Learn now to improve sales conversion rates in your WooCommerce store with these plugins and tips. As with most customer-facing content and functionality, the key is to put yourself in the customer’s shoes. And if you’re a web developer building a site for your client… don’t be afraid to remind your client to do the same thing.
InformationIdentify roadblocks between a customer seeing the thing they want to buy, and interacting with the payment gateway… then remove the roadblocks.
Multiple payment gateways
Having multiple payment gateways at the checkout makes the customer feel more empowered, and it can be a deal-breaker if you don’t offer their preferred payment method. Our favourite options are Stripe and PayPal, although they’re not the cheapest when it comes to processing rates.
A neat trick you can do is vary which payment gateways are available in each country.
- Conditional Payment Methods for WooCommerce (free plugin)
This lets you have PayPal available to all customers (all countries), and you can vary the credit card gateway for the one with the best rate for each customer’s country.
Fix the “no shipping options” dead-end
There are several reasons a customer can get all the way to the checkout, only to be confronted with…
There are no shipping options available. Please ensure that your address has been entered correctly, or contact us if you need any help.
It may be that the store owner needs to manually calculate shipping because the customer is in a country that’s difficult to ship to. This is full-on roadblock for the customer. They’re more likely to go back to Google and run another search, than try to find your site’s “contact us” form.
An easy way to fix this is to use our WooCommerce Cart-to-Quote plugin (shameless self-promotion). It detects this message and replaces it with a button instead, so the customer can add their billing address in the checkout (as normal) and just press a button.
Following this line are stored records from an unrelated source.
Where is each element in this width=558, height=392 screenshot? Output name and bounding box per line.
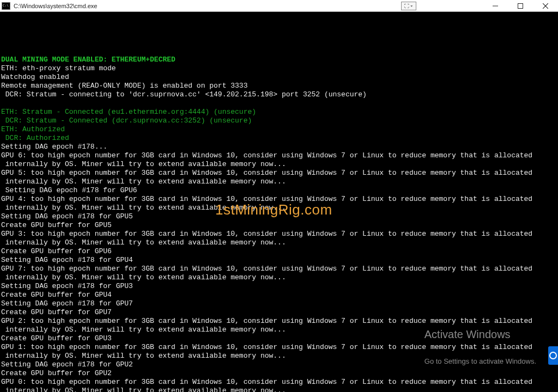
terminal-line: internally by OS. Miner will try to exte… [1,387,557,392]
terminal-output[interactable]: 1stMiningRig.com Activate Windows Go to … [0,12,558,392]
terminal-line: DCR: Stratum - connecting to 'dcr.suprno… [1,90,557,99]
terminal-line: Setting DAG epoch #178 for GPU3 [1,282,557,291]
close-button[interactable] [533,0,558,12]
terminal-line: Watchdog enabled [1,73,557,82]
minimize-button[interactable] [483,0,508,12]
close-icon [543,3,548,9]
terminal-line: GPU 5: too high epoch number for 3GB car… [1,169,557,177]
svg-rect-1 [518,3,523,8]
terminal-line: internally by OS. Miner will try to exte… [1,160,557,169]
teamviewer-badge-icon[interactable] [548,346,558,365]
window-mode-control[interactable]: ⛶ ▾ [401,2,416,10]
terminal-line: DUAL MINING MODE ENABLED: ETHEREUM+DECRE… [1,56,557,64]
cmd-icon [2,2,10,10]
terminal-line: Create GPU buffer for GPU2 [1,369,557,378]
terminal-line: ETH: eth-proxy stratum mode [1,64,557,73]
terminal-line: Create GPU buffer for GPU4 [1,291,557,299]
terminal-line: Setting DAG epoch #178... [1,143,557,151]
maximize-icon [518,3,523,9]
terminal-line: ETH: Authorized [1,125,557,134]
terminal-line: GPU 1: too high epoch number for 3GB car… [1,343,557,352]
terminal-line: Setting DAG epoch #178 for GPU4 [1,256,557,265]
terminal-line: internally by OS. Miner will try to exte… [1,204,557,212]
terminal-line: ETH: Stratum - Connected (eu1.ethermine.… [1,108,557,117]
window-titlebar[interactable]: C:\Windows\system32\cmd.exe ⛶ ▾ [0,0,558,12]
terminal-line: internally by OS. Miner will try to exte… [1,238,557,247]
terminal-line: DCR: Authorized [1,134,557,143]
terminal-line: GPU 7: too high epoch number for 3GB car… [1,265,557,273]
terminal-line: DCR: Stratum - Connected (dcr.suprnova.c… [1,117,557,125]
terminal-line: internally by OS. Miner will try to exte… [1,177,557,186]
terminal-line [1,99,557,108]
terminal-line: GPU 2: too high epoch number for 3GB car… [1,317,557,326]
terminal-line: Create GPU buffer for GPU5 [1,221,557,230]
scrollbar[interactable] [549,12,558,392]
terminal-line: GPU 4: too high epoch number for 3GB car… [1,195,557,204]
terminal-line: Setting DAG epoch #178 for GPU2 [1,360,557,369]
terminal-line: Setting DAG epoch #178 for GPU5 [1,212,557,221]
terminal-line: internally by OS. Miner will try to exte… [1,273,557,282]
terminal-line: GPU 3: too high epoch number for 3GB car… [1,230,557,238]
terminal-line: Create GPU buffer for GPU6 [1,247,557,256]
terminal-line: GPU 0: too high epoch number for 3GB car… [1,378,557,387]
terminal-line: Create GPU buffer for GPU3 [1,334,557,343]
terminal-line: GPU 6: too high epoch number for 3GB car… [1,151,557,160]
window-controls [483,0,558,12]
minimize-icon [493,3,498,9]
terminal-line: Setting DAG epoch #178 for GPU7 [1,299,557,308]
terminal-line: Create GPU buffer for GPU7 [1,308,557,317]
window-title: C:\Windows\system32\cmd.exe [13,3,97,9]
terminal-line: internally by OS. Miner will try to exte… [1,352,557,360]
maximize-button[interactable] [508,0,533,12]
terminal-line: Remote management (READ-ONLY MODE) is en… [1,82,557,90]
terminal-line: Setting DAG epoch #178 for GPU6 [1,186,557,195]
terminal-line: internally by OS. Miner will try to exte… [1,326,557,334]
This is the original use-case that prompted us to create the plugin, and it works well.
Reduce the number of checkout fields
Store owners are often tempted to overload their checkout with form fields, in an attempt to capture as many data possible about their customers. But every field (required or optional) acts as a mini roadblock… more hurdles the customer needs to jump through before they’re able to pay.
- If you don’t need the customer’s phone number, don’t show it
- If you don’t need the company name, get rid of it
There are more tidy-checkout tips in our 5 Ways to Improve the WooCommerce Checkout tutorial.
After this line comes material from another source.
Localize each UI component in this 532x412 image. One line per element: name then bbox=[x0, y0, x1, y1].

Quick-pay button on the product pages
There’s a strong case for adding “Pay now” buttons directly to your product pages. Most PayPal plugins include this option these days.
I’m not a fan of quick-pay buttons because customers bypass the “I accept the terms & conditions of sale” checkbox on your checkout. So there’s the possibility of legal ambiguity if you end up with a problematic order/customer. But… these buttons have apparently been proven to increase conversions, so it’s worth considering.
Easy get-in-touch options
Customers often have pre-sales questions, especially with technical products like software. If there’s not an “ask a question” button right there in front of the customer, they might just hit Back and move on to the next link in their search results.
Honest product reviews
WooCommerce has built-in support for customer product reviews, and you should absolutely make use of this.
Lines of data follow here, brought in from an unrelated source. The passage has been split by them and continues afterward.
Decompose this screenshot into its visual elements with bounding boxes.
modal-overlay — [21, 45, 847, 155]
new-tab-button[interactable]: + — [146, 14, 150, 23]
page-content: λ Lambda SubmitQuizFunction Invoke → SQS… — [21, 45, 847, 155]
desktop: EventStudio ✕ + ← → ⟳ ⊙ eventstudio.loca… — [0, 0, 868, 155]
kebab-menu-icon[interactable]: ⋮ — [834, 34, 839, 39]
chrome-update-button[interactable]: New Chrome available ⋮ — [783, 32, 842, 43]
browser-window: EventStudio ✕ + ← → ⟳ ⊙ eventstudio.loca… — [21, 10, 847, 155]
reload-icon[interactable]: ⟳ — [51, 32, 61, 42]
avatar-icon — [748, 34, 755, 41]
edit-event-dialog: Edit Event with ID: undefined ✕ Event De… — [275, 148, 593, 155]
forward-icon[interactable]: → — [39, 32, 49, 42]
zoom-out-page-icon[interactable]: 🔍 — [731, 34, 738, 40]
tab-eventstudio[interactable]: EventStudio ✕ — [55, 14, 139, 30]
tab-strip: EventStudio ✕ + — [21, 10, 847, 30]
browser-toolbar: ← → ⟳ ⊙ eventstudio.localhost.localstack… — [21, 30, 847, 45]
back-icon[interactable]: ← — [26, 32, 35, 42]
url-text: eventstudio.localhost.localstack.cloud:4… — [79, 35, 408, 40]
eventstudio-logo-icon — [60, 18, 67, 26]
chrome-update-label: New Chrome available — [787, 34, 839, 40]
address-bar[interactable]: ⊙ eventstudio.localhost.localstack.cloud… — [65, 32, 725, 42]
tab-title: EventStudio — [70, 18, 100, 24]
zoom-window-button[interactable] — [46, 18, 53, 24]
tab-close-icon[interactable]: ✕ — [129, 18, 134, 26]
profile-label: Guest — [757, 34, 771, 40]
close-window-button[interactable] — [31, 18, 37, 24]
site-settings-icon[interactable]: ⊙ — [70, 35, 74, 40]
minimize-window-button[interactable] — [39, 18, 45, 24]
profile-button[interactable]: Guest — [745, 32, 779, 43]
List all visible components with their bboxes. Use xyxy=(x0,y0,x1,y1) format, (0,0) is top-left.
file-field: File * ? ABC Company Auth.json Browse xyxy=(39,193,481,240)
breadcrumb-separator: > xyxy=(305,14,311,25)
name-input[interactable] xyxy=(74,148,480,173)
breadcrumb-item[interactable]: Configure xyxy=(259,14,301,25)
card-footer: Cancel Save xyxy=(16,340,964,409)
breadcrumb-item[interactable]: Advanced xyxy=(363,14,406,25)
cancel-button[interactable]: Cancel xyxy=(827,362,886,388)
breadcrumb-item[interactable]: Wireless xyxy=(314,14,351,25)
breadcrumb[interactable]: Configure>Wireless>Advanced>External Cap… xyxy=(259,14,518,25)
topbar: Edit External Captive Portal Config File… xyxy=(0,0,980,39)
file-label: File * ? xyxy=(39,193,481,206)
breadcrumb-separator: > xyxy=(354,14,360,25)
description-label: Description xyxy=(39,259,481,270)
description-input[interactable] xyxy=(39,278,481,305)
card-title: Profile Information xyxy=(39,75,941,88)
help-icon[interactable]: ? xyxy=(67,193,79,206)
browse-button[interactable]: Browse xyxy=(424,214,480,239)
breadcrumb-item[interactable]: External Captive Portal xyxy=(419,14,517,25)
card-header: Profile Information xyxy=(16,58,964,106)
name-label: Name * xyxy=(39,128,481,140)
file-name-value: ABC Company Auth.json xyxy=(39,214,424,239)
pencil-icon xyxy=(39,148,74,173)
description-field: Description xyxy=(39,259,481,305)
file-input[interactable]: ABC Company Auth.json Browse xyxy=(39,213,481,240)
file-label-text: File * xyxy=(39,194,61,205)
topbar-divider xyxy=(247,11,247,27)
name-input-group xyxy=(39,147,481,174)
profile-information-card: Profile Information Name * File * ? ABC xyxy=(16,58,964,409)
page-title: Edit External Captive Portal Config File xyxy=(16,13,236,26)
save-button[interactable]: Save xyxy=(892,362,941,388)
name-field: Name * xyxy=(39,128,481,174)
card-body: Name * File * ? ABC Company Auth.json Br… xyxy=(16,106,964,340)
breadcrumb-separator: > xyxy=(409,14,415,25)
Product reviews are great for search
WooCommerce marks up product reviews with review schema. They look great in search results, and help generate click-through events to your product page.
![Cart-to-Quote plugin reviews](https://cdn.power-plugins.com/wp-content/uploads/2023/12/cart-to-quote-plugin-reviews.png)
Build trust with your customers
When a customer is on your product page, product reviews help to establish trust. They don’t have to all be five-star reviews – potential customers know there are trolls and occasional bad experiences out there.
![Cart-to-Quote product page reviews](https://cdn.power-plugins.com/wp-content/uploads/2023/12/cart-to-quote-product-page-reviews.png)
Fast page-load
Use tools like GTmetrix and Google Page Speed Insights to test your…
- Single product pages. If your store has a mixture of simple and variable products, make sure you test each type of page. Verify that your product pages are being served by your page cache too.
- Cart page. The cart page can’t be cached. So if it’s slow to load, remove unnecessary elements like the shipping calculator (it’s on the checkout page anyway).
- Checkout page. The checkout can’t be cached either, so continually test it to make sure it’s not slow to load.
If your site is media-rich with lots of product images & videos, consider a modern CDN like Bunny. Especially if your site is aimed at an international audience. CDNs are cheap and reasonably easy to set up and test.
Keep it simple
That’s the golden rule – don’t overcomplicate things. Keep the customer’s journey clean, obvious and short.